#### EXTRACTED ENTRIES ####
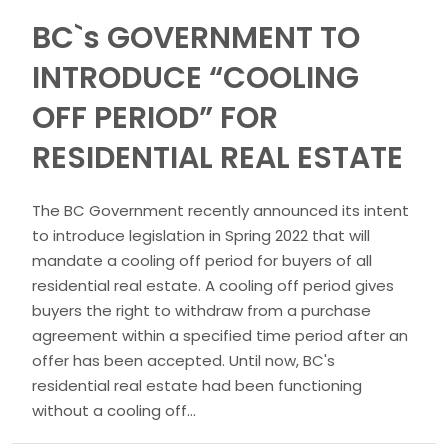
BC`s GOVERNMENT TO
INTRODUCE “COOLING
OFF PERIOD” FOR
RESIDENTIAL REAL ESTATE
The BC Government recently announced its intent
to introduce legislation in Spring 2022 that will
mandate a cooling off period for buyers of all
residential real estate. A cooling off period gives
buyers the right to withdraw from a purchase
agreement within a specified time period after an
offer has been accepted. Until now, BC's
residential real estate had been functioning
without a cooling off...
####
#### EXTRACTED ENTRIES ####
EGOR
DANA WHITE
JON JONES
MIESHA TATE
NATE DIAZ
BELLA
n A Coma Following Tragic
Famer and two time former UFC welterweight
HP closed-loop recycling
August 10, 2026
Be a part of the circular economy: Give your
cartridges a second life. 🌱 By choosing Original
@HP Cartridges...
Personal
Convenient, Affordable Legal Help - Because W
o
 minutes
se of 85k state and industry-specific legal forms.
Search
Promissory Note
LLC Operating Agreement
####
#### EXTRACTED ENTRIES ####
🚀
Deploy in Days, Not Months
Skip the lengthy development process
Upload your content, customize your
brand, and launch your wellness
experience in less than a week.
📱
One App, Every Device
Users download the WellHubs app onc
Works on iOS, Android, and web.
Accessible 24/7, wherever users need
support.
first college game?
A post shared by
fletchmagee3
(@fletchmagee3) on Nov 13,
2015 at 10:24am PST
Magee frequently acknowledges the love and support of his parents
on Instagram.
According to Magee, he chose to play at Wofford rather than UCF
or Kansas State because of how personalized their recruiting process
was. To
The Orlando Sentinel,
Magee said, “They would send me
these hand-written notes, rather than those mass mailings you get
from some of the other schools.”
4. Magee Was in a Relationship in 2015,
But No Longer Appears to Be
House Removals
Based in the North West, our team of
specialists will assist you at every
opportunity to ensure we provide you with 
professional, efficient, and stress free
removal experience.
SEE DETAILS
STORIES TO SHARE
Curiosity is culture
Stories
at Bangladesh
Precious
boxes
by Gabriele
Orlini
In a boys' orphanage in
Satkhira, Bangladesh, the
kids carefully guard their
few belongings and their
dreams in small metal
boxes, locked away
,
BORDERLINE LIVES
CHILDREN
####
(WORK REQUIRED) When a line among the entries contains "will", pull that line out.

(RESPONSE)
to introduce legislation in Spring 2022 that will
specialists will assist you at every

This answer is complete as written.